- **Assigned task**: Only the lines from the line with "pyautogui.click(x=<x>, y=<y>)" through the end of the records belong in your reply, copied exactly, with every picture left out.

----------------------------------------

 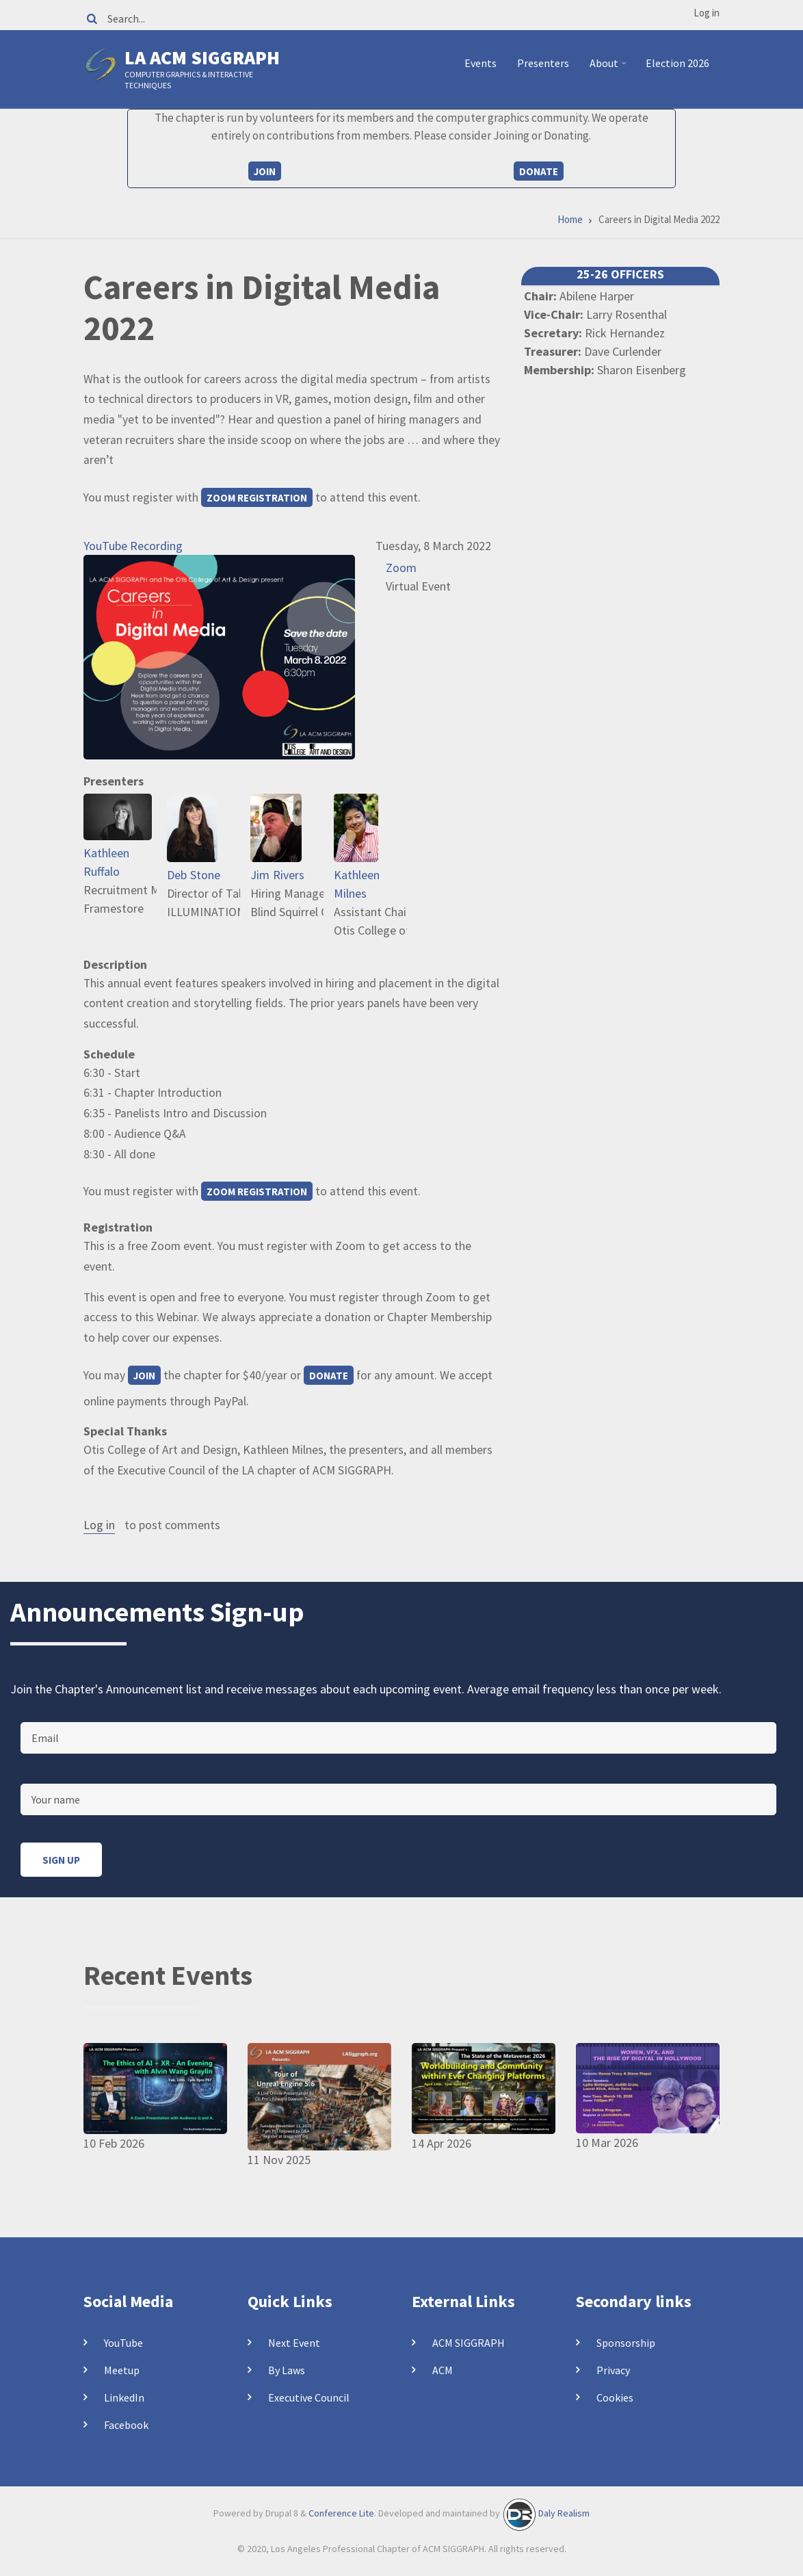 I want to click on LinkedIn, so click(x=124, y=2397).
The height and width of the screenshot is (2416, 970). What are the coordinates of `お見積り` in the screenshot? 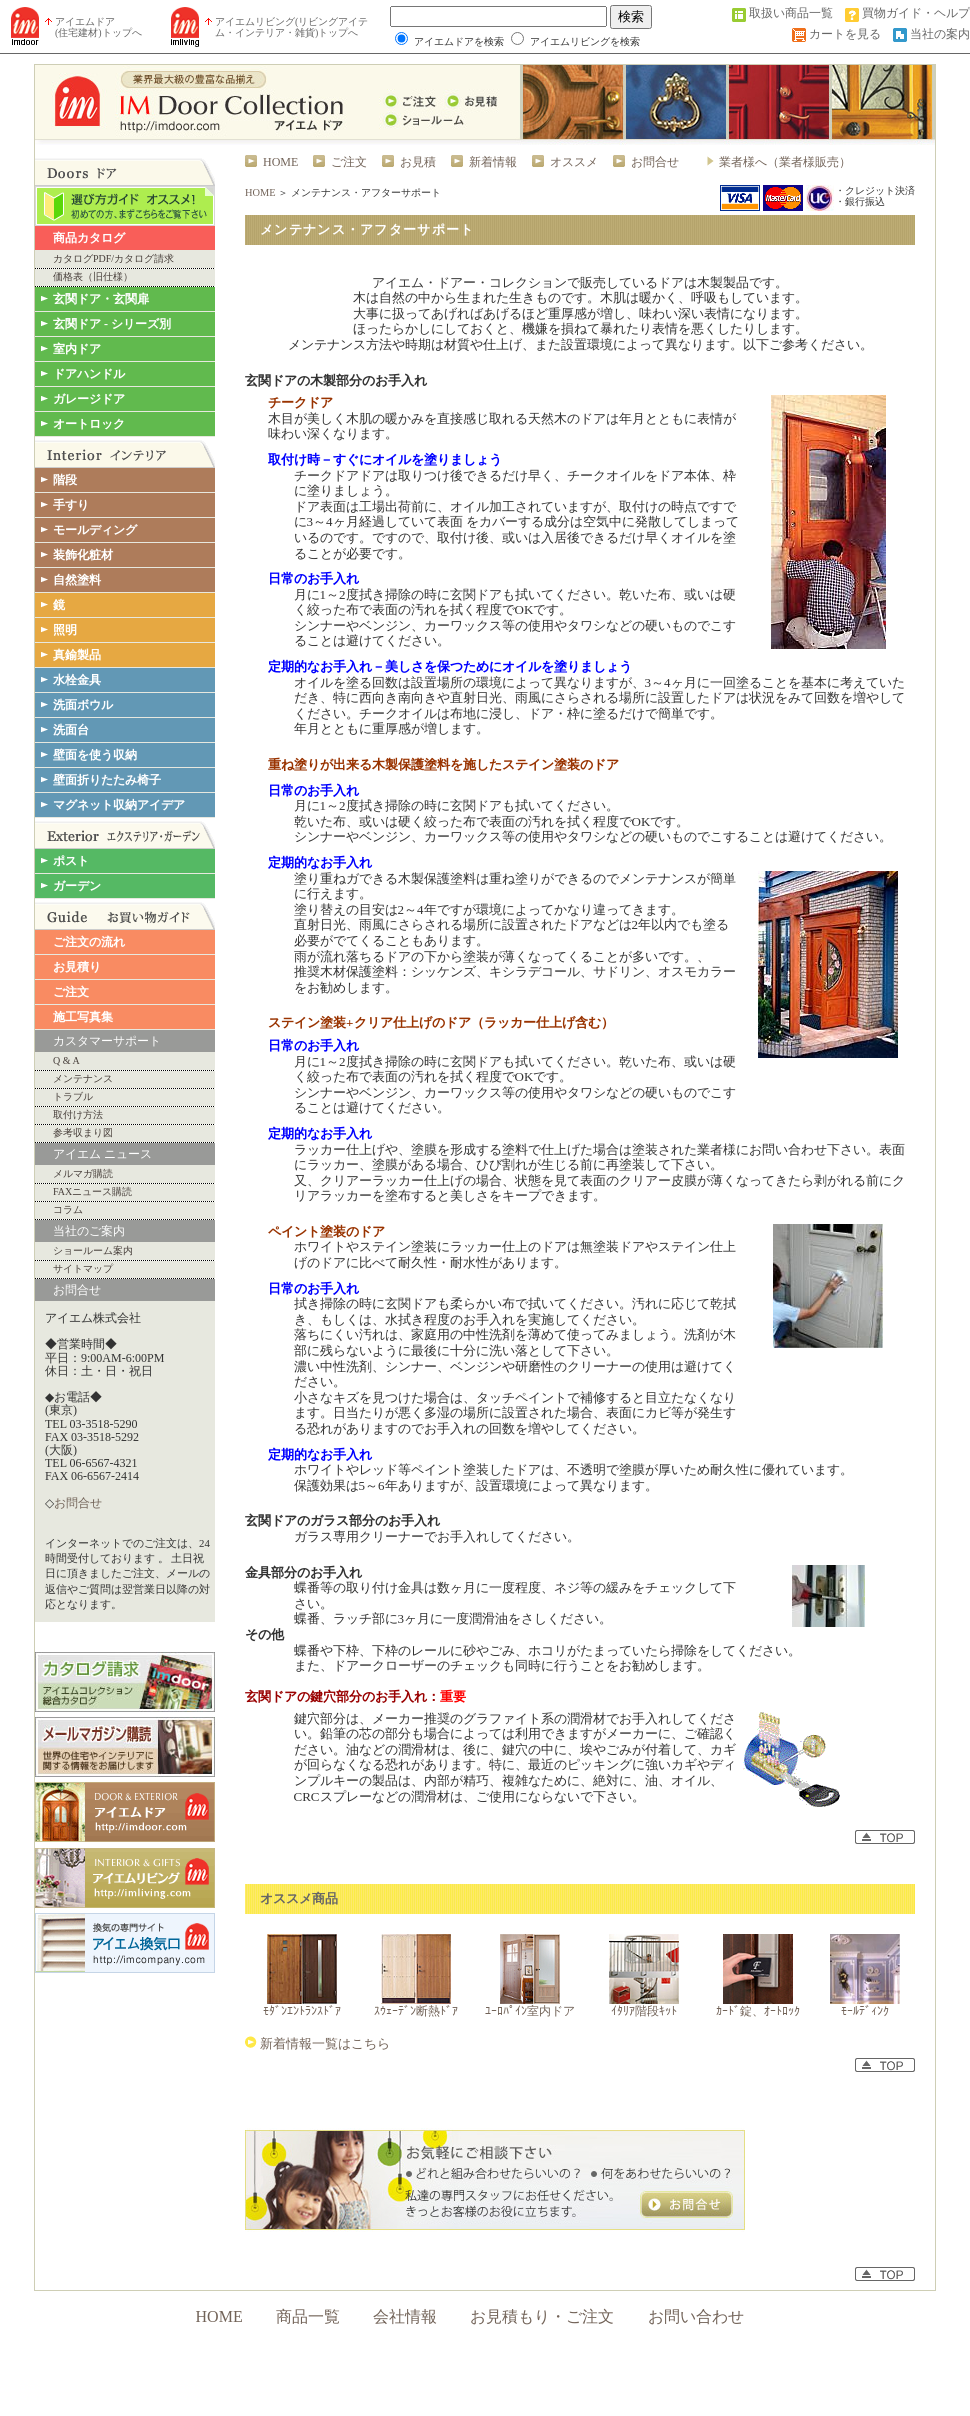 It's located at (77, 967).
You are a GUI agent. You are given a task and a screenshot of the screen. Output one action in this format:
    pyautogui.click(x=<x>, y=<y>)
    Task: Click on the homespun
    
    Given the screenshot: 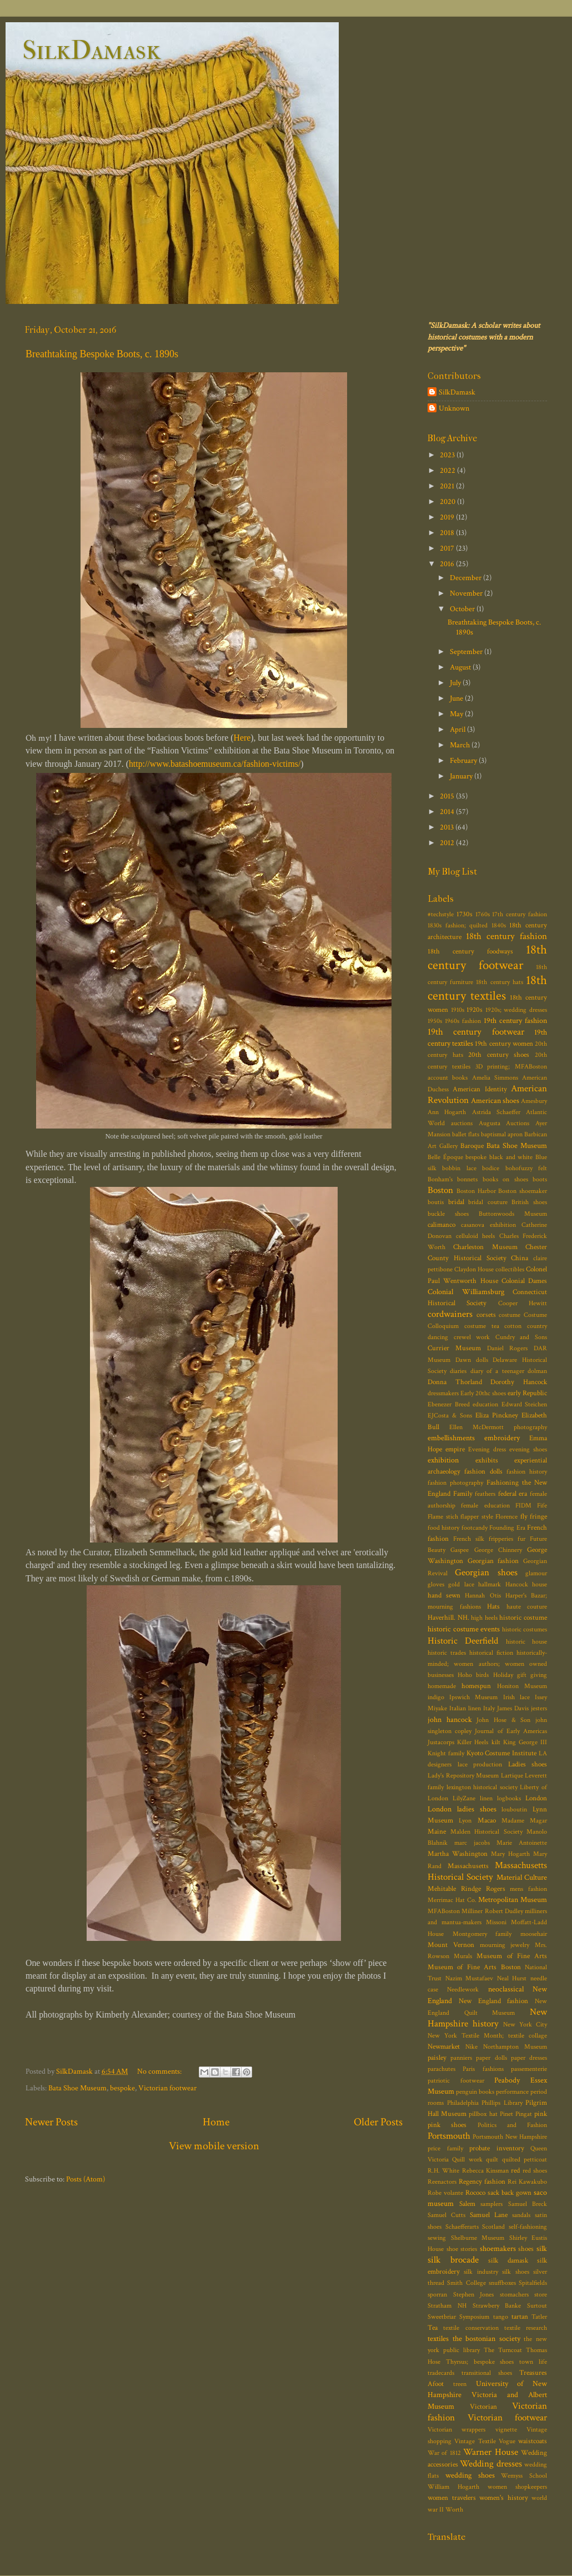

----------------------------------------

- **Result of this exercise**:
    pyautogui.click(x=<x>, y=<y>)
    Task: Click on the homespun
    
    Given the screenshot: 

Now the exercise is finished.